Im Ringen um das Atomabkommen mit dem Iran hat der CDU-Außenpolitiker Roderich Kiesewetter den USA vorgeworfen, den Zusammenhalt des Westens zu zerstören. Die USA hätten die internationalen Regelwerke verlassen, sagte der Obmann im Auswärtigen Ausschuss des Bundestages am Montag im „Inforadio“ vom RBB. US-Präsident Donald Trump schere sich überhaupt nicht um außenpolitische Wirkungen, „sondern sieht die Verbündeten in Israel, Saudi-Arabien und der eigenen Wirtschaft“. Dem müsse man konsequent selbstbewusste europäische Politik entgegensetzen.

Auch die Sanktions-Drohungen der USA gegen Unternehmen, die im Iran Geschäfte machen, dürfe man sich nicht gefallen lassen, so Kiesewetter.
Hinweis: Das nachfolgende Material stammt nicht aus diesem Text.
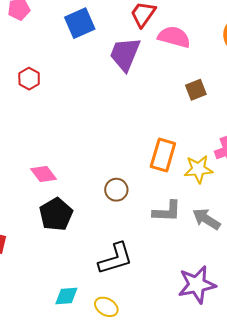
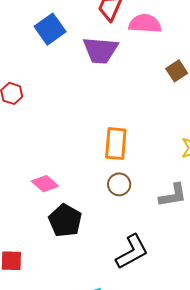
purple trapezoid: (125, 54) -> (100, 50), turned -96
orange rectangle: (163, 155) -> (116, 144), moved

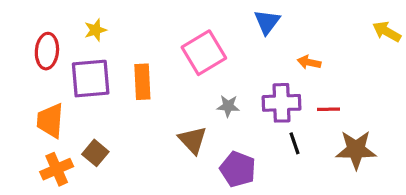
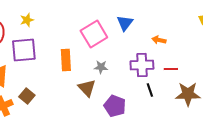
blue triangle: (267, 22) -> (125, 23), moved
orange rectangle: (142, 82) -> (66, 60), moved
gray star: (228, 106) -> (101, 67), moved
Er schlug „Ausfallbürgschaften oder staatliche Finanzierungsmöglichkeiten“ vor und deutete an, dass man europäischen Firmen wie schon einmal Ende der 90er Jahre verbieten könnte, US-Sanktionsvorschriften zu befolgen. „Ich glaube, dass unsere Wirtschaft eine Rückendeckung aus dem Bundestag braucht, damit wir im Iran vertragstreu bleiben können. Mir geht es auch um die regelbasierte internationale Ordnung, dazu gehören auch Wirtschaftsverträge.“ Es gehe aber vor allem darum, „dass der Iran nicht ins Chaos stürzt“ und die gemäßigte Regierung an der Macht bleibe, so Kiesewetter. Das erreiche man am besten über wirtschaftlichen Druck.